Corey said Cummings and Goodin both had the necessary experience to serve on the redevelopment commission, but said he felt the position should go to an elected council member instead.

“The city council is an elected fiscal body of the city, they should have oversight of the biggest amount of money available,” Corey said.

Because of the enormous power the redevelopment commission has, with unilateral ability to spend tax dollars, the council needs a direct say in the decisions that are being made and should place two council members on the redevelopment commission, he said.

Putting council members on the redevelopment commission is the best way to represent the interests of Greenwood residents, Landon said.

“We are hired by the people,” he said. “We’re responsible to the people.”
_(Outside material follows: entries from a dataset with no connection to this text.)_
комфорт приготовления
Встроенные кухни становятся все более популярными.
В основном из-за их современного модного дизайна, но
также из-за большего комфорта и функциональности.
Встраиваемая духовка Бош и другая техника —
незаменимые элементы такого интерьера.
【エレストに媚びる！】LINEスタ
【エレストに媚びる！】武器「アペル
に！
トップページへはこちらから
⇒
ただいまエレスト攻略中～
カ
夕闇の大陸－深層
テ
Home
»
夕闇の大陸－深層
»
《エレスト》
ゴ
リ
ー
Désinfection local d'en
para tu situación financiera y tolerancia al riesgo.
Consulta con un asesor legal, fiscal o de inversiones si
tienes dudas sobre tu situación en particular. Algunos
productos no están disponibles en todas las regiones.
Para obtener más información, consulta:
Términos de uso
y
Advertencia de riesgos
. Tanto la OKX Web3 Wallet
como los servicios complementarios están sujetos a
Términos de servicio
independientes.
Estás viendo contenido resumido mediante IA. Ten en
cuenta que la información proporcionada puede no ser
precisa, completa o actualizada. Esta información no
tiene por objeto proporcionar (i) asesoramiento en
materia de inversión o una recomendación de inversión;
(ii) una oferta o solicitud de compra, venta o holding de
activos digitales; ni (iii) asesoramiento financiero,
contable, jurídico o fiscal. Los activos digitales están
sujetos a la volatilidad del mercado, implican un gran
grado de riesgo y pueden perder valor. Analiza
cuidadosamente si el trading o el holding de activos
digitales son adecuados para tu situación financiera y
One of the founding members of the redevelopment commission, Garnet Vaughan, spoke out against appointing more council members to the commission, saying that the amount of work and preparation would be difficult for people serving on both boards, and that doing so deprives qualified residents of the opportunity to serve their community.
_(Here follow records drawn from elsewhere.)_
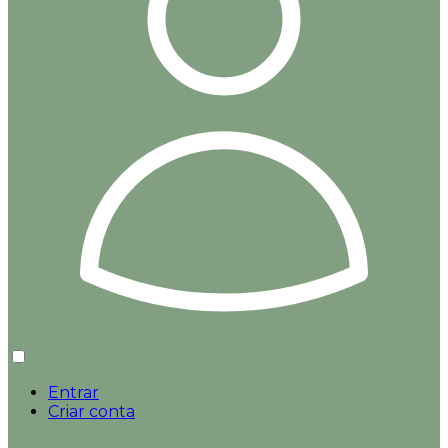
Entrar
Criar conta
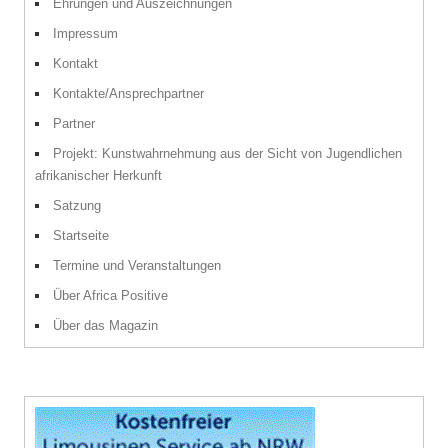
Ehrungen und Auszeichnungen
Impressum
Kontakt
Kontakte/Ansprechpartner
Partner
Projekt: Kunstwahrnehmung aus der Sicht von Jugendlichen
afrikanischer Herkunft
Satzung
Startseite
Termine und Veranstaltungen
Über Africa Positive
Über das Magazin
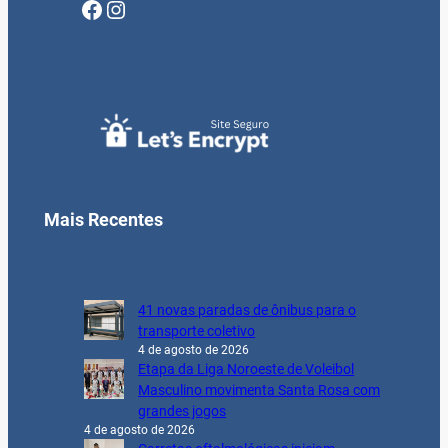
Facebook
Instagram
Mais Recentes
41 novas paradas de ônibus para o
transporte coletivo
4 de agosto de 2026
Etapa da Liga Noroeste de Voleibol
Masculino movimenta Santa Rosa com
grandes jogos
4 de agosto de 2026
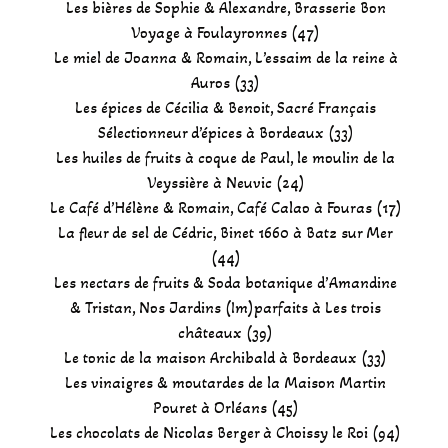
Les bières de Sophie & Alexandre, Brasserie Bon
Voyage à Foulayronnes (47)
Le miel de Joanna & Romain, L’essaim de la reine à
Auros (33)
Les épices de Cécilia & Benoit, Sacré Français
Sélectionneur d’épices à Bordeaux (33)
Les huiles de fruits à coque de Paul, le moulin de la
Veyssière à Neuvic (24)
Le Café d’Hélène & Romain, Café Calao à Fouras (17)
La fleur de sel de Cédric, Binet 1660 à Batz sur Mer
(44)
Les nectars de fruits & Soda botanique d’Amandine
& Tristan, Nos Jardins (Im)parfaits à Les trois
châteaux (39)
Le tonic de la maison Archibald à Bordeaux (33)
Les vinaigres & moutardes de la Maison Martin
Pouret à Orléans (45)
Les chocolats de Nicolas Berger à Choissy le Roi (94)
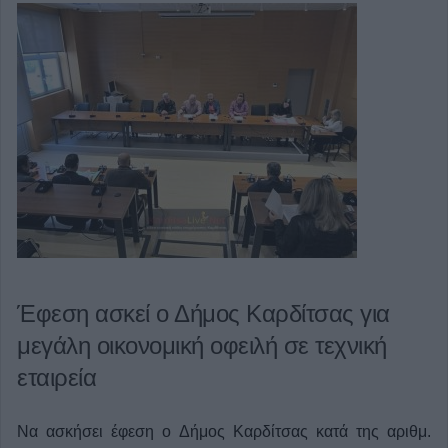
Έφεση ασκεί ο Δήμος Καρδίτσας για
μεγάλη οικονομική οφειλή σε τεχνική
εταιρεία
Να ασκήσει έφεση ο Δήμος Καρδίτσας κατά της αριθμ.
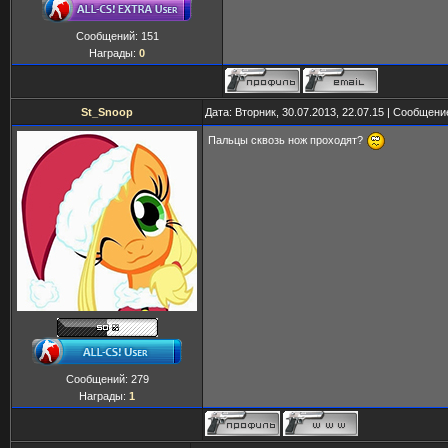
Сообщений:
151
Награды:
0
St_Snoop
Дата: Вторник, 30.07.2013, 22.07.15 | Сообщен
Пальцы сквозь нож проходят?
Сообщений:
279
Награды:
1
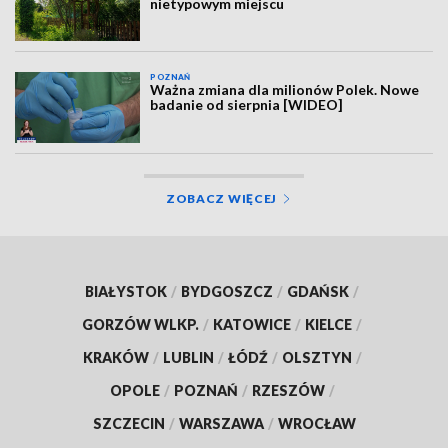
nietypowym miejscu
POZNAŃ
Ważna zmiana dla milionów Polek. Nowe
badanie od sierpnia [WIDEO]
ZOBACZ WIĘCEJ
BIAŁYSTOK
/
BYDGOSZCZ
/
GDAŃSK
/
GORZÓW WLKP.
/
KATOWICE
/
KIELCE
/
KRAKÓW
/
LUBLIN
/
ŁÓDŹ
/
OLSZTYN
/
OPOLE
/
POZNAŃ
/
RZESZÓW
/
SZCZECIN
/
WARSZAWA
/
WROCŁAW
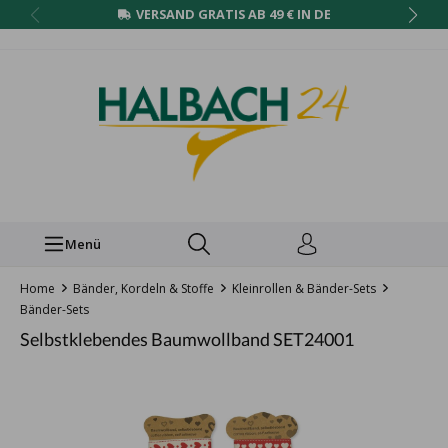
VERSAND GRATIS AB 49 € IN DE
Menü
Home
Bänder, Kordeln & Stoffe
Kleinrollen & Bänder-Sets
Bänder-Sets
Selbstklebendes Baumwollband SET24001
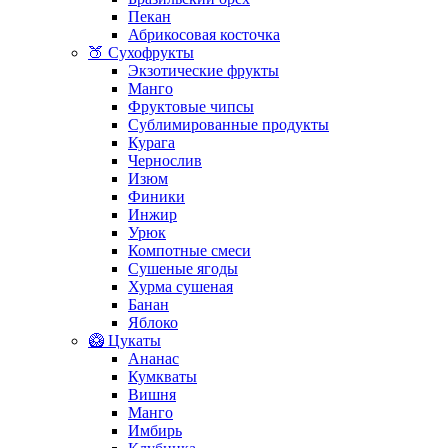
Пекан
Абрикосовая косточка
🍑 Сухофрукты
Экзотические фрукты
Манго
Фруктовые чипсы
Сублимированные продукты
Курага
Чернослив
Изюм
Финики
Инжир
Урюк
Компотные смеси
Сушеные ягоды
Хурма сушеная
Банан
Яблоко
🥝 Цукаты
Ананас
Кумкваты
Вишня
Манго
Имбирь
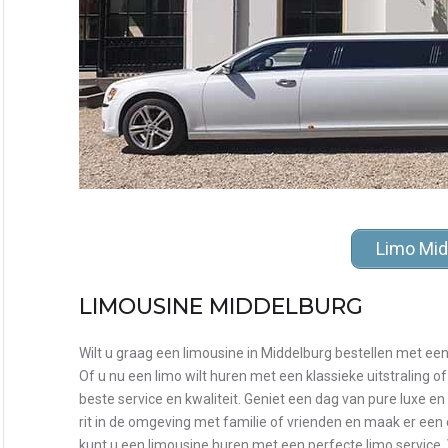
Limo Mid
LIMOUSINE MIDDELBURG
Wilt u graag een limousine in Middelburg bestellen met een
Of u nu een limo wilt huren met een klassieke uitstraling of 
beste service en kwaliteit. Geniet een dag van pure luxe en
rit in de omgeving met familie of vrienden en maak er een 
kunt u een limousine huren met een perfecte limo service. 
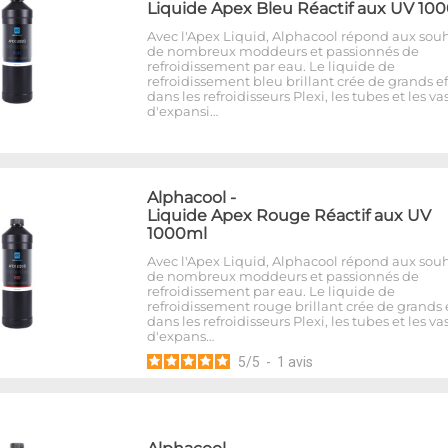
Liquide Apex Bleu Réactif aux UV 10
Avec l'Apex Liquid, Alphacool répond aux souh
de nombreux moddeurs et passionnés de
refroidissement par eau. Le liquide de
refroidissement bleu brillant crée de grands ef
dans les refroidisseurs Plexi, les tubes et les va
d'expansi…
Alphacool
-
Liquide Apex Rouge Réactif aux UV
1000ml
Avec l'Apex Liquid, Alphacool répond aux souh
de nombreux moddeurs et passionnés de
refroidissement par eau. Le liquide de
refroidissement rouge brillant crée de grands e
dans les refroidisseurs Plexi, les tubes et les va
d'expans…
5
/
5
-
1
avis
As long as residents are willing to serve on boards such as the redevelopment commission, two council appointees aren’t necessary, Hill said.

Gibson said the message she had received from residents was that one council member serving on the redevelopment commission was plenty.
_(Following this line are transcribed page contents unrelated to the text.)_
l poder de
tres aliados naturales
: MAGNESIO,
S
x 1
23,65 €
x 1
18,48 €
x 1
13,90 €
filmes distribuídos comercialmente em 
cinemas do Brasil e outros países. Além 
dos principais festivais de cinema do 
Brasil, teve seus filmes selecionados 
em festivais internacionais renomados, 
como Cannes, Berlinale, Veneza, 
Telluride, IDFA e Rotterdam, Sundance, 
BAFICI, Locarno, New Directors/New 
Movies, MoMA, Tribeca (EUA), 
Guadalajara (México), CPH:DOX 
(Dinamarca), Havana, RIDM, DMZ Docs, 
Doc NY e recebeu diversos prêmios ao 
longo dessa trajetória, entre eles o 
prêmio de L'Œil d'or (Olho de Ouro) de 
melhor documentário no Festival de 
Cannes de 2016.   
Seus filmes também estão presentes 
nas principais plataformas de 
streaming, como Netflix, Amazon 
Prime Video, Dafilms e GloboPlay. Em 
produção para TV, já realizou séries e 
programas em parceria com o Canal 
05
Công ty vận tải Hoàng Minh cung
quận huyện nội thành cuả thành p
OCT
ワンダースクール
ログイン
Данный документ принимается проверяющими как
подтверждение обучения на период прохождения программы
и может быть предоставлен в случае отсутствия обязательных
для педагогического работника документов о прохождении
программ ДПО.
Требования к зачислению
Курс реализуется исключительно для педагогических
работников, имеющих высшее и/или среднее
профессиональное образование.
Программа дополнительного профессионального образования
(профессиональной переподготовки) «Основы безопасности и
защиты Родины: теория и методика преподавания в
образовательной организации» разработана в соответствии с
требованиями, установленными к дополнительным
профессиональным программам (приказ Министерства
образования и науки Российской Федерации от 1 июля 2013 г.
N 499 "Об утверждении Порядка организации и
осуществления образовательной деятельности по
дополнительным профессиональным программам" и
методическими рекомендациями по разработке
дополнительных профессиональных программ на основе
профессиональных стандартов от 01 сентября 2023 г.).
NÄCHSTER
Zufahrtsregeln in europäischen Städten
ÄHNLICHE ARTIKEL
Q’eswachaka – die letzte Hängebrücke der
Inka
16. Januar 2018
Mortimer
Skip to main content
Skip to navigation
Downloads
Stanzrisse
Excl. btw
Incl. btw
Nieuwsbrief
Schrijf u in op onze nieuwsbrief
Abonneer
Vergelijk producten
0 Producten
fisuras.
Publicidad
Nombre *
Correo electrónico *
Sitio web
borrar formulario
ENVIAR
Myers, the mayor, said he is in favor of legislation that would require direct city council approval of any redevelopment commission spending, but other proposals that would replace one of his appointments with a school district appointee would be unfair and disruptive to economic development.

The problem, according to Myers, is that Greenwood has several school districts within its city limits. Having one school district represented at the expense of the others wouldn’t be fair, he said.

As the current legislation suggests giving the redevelopment commission membership to the school district with the most students in the city, the school district that gets represented may not be the one that is actually impacted the most by the city’s TIF districts, he said.